- _Your instructions_
Nothing but the lines from the one with "GOOD LIVING" down to the one with "Hvor er det varmeste sted i Taiwan i dag?" should be returned, exactly and with both ends included, from the material below.

──────── Available data

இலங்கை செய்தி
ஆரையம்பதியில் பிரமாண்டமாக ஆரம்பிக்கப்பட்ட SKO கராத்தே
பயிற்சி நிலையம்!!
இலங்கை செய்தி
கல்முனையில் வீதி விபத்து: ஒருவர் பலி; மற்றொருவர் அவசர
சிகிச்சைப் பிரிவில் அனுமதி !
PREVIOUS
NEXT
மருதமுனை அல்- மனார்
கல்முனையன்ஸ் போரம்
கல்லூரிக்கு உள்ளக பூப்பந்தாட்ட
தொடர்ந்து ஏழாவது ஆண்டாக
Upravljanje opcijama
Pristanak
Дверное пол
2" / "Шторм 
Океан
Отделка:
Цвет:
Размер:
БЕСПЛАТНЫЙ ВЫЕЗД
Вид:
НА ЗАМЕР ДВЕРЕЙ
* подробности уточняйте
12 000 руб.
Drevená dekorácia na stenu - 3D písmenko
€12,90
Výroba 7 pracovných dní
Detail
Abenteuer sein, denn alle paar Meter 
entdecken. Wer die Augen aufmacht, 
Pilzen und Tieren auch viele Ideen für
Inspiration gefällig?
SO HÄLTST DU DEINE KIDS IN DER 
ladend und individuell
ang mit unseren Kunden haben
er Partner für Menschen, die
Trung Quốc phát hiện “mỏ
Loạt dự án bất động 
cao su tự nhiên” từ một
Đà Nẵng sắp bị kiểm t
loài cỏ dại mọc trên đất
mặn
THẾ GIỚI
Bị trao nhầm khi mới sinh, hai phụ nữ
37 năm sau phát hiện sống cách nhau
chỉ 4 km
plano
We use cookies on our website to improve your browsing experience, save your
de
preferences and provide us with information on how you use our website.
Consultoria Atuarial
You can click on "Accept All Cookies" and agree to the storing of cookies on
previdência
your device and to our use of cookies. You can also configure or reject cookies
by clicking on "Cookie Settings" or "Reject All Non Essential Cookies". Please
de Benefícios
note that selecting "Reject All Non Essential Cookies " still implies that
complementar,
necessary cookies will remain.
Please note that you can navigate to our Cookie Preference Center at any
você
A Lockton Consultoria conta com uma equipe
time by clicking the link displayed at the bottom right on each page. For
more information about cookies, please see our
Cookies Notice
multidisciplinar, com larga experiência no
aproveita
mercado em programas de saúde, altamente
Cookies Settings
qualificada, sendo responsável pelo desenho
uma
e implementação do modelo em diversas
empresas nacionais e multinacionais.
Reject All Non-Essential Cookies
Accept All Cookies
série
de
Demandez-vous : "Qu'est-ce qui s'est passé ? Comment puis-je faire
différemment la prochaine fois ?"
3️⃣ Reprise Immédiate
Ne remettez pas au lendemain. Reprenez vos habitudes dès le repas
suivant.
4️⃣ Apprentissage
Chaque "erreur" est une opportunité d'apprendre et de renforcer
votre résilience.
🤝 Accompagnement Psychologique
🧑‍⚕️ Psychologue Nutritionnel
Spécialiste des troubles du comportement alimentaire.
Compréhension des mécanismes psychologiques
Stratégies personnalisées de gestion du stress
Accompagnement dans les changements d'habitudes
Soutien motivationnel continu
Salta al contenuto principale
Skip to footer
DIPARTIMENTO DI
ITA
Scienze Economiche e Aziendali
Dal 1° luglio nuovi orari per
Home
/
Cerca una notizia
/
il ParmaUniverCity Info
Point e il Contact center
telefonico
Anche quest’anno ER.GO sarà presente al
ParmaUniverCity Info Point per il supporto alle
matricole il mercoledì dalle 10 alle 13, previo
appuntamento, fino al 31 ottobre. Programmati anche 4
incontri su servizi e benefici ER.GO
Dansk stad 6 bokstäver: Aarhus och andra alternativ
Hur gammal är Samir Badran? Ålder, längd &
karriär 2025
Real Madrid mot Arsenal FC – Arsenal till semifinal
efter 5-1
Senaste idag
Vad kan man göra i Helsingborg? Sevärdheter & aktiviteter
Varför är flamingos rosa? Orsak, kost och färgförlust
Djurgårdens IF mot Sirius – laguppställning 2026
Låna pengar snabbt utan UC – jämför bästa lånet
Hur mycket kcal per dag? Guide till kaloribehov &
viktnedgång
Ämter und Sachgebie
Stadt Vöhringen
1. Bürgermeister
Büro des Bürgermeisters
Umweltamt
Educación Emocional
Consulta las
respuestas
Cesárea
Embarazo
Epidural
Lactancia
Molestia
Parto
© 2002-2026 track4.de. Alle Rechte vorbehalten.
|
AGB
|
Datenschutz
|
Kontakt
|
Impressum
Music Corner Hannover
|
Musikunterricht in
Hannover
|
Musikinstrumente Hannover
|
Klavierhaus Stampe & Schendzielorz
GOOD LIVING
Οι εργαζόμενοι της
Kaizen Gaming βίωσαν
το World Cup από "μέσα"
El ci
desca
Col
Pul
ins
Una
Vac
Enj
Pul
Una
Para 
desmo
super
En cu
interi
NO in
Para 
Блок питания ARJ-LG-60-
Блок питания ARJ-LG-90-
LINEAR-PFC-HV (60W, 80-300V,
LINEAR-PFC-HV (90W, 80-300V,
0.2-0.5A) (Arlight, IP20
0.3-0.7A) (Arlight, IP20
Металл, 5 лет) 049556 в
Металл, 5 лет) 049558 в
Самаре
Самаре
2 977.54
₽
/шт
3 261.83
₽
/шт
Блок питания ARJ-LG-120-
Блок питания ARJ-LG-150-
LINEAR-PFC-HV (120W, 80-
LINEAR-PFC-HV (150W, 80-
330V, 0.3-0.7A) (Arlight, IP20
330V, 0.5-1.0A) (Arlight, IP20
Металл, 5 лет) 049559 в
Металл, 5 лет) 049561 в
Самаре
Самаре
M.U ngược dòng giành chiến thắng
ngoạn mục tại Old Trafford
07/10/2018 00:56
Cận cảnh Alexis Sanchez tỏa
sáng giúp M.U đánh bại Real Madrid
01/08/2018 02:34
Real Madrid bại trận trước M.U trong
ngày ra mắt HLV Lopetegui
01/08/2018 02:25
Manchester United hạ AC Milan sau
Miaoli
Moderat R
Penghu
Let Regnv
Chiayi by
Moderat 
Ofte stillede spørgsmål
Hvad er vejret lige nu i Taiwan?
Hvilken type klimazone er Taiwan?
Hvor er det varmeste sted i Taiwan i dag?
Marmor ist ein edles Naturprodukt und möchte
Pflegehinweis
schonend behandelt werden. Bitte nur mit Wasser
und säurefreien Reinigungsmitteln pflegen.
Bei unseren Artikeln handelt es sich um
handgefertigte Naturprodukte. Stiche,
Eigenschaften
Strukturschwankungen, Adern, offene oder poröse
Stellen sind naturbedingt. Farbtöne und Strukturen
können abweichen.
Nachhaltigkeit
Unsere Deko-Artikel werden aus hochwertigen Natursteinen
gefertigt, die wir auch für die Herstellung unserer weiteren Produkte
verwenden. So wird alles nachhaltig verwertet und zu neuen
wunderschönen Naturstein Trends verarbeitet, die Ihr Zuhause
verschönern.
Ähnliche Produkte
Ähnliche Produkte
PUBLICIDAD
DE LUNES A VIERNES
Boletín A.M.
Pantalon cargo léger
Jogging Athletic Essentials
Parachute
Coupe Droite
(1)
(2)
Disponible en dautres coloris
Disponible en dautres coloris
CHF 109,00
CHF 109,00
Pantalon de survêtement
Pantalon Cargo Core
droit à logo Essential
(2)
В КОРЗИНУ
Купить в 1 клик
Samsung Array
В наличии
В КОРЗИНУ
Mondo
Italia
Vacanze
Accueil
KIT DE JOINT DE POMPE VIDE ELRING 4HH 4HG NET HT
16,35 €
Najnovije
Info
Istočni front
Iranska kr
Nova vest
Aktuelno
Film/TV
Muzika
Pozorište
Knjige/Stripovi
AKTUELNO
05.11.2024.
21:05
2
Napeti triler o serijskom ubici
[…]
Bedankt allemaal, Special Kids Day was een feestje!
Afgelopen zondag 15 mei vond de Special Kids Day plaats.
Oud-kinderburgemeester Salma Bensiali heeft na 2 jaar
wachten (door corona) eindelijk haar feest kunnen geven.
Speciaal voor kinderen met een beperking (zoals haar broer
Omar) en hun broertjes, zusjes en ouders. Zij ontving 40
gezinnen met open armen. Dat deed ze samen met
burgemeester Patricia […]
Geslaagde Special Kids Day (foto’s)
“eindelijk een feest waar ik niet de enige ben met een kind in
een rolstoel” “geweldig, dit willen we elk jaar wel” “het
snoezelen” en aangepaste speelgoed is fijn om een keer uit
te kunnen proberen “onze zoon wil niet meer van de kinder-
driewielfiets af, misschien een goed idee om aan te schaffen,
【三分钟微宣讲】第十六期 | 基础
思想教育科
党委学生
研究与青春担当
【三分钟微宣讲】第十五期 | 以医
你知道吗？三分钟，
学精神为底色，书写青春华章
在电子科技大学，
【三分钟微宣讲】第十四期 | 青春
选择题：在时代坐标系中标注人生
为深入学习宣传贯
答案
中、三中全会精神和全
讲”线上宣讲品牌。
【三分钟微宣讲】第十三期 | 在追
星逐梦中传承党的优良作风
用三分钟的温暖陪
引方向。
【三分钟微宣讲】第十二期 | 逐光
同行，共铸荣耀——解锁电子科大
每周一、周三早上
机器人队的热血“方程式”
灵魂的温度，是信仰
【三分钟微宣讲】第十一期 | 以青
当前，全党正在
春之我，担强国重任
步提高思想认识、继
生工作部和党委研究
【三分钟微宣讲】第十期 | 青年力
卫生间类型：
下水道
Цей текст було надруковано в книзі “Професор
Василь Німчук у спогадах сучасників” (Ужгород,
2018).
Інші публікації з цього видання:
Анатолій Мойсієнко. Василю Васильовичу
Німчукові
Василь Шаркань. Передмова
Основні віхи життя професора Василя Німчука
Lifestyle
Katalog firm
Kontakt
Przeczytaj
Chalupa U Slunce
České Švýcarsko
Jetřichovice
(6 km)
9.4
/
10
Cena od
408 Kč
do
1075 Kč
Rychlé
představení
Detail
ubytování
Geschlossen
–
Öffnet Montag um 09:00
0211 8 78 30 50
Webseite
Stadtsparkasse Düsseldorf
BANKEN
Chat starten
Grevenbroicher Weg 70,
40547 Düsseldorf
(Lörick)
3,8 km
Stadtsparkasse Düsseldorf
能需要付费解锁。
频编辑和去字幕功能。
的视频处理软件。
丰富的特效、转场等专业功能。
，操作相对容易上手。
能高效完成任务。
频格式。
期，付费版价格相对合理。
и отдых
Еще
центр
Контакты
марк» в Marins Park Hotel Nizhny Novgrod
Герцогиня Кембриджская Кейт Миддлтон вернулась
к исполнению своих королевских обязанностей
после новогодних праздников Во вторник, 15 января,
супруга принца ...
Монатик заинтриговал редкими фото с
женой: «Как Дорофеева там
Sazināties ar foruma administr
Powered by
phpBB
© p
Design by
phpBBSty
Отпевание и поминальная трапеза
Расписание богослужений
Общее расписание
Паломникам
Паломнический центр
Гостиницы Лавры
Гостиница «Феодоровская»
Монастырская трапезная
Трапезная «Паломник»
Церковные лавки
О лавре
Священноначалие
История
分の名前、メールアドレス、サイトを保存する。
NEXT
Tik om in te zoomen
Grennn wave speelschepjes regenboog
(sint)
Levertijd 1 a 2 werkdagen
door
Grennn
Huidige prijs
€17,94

────────────────

- _Task answer_
GOOD LIVING
Οι εργαζόμενοι της
Kaizen Gaming βίωσαν
το World Cup από "μέσα"
El ci
desca
Col
Pul
ins
Una
Vac
Enj
Pul
Una
Para 
desmo
super
En cu
interi
NO in
Para 
Блок питания ARJ-LG-60-
Блок питания ARJ-LG-90-
LINEAR-PFC-HV (60W, 80-300V,
LINEAR-PFC-HV (90W, 80-300V,
0.2-0.5A) (Arlight, IP20
0.3-0.7A) (Arlight, IP20
Металл, 5 лет) 049556 в
Металл, 5 лет) 049558 в
Самаре
Самаре
2 977.54
₽
/шт
3 261.83
₽
/шт
Блок питания ARJ-LG-120-
Блок питания ARJ-LG-150-
LINEAR-PFC-HV (120W, 80-
LINEAR-PFC-HV (150W, 80-
330V, 0.3-0.7A) (Arlight, IP20
330V, 0.5-1.0A) (Arlight, IP20
Металл, 5 лет) 049559 в
Металл, 5 лет) 049561 в
Самаре
Самаре
M.U ngược dòng giành chiến thắng
ngoạn mục tại Old Trafford
07/10/2018 00:56
Cận cảnh Alexis Sanchez tỏa
sáng giúp M.U đánh bại Real Madrid
01/08/2018 02:34
Real Madrid bại trận trước M.U trong
ngày ra mắt HLV Lopetegui
01/08/2018 02:25
Manchester United hạ AC Milan sau
Miaoli
Moderat R
Penghu
Let Regnv
Chiayi by
Moderat 
Ofte stillede spørgsmål
Hvad er vejret lige nu i Taiwan?
Hvilken type klimazone er Taiwan?
Hvor er det varmeste sted i Taiwan i dag?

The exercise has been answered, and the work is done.